=== Source records ===
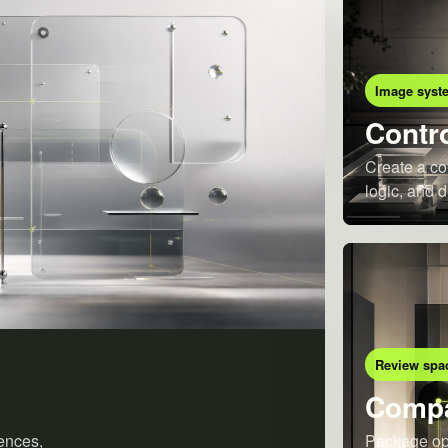
Image syst
Contro
Create a co
logic, and d
Review spa
Compa
ences,
Package opt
===
▶ Your assignment: The lines to write out run from the one with "Create a co" through the end of the records. Give them exactly, and only them.

▶ Output of the exercise:
Create a co
logic, and d
Review spa
Compa
ences,
Package opt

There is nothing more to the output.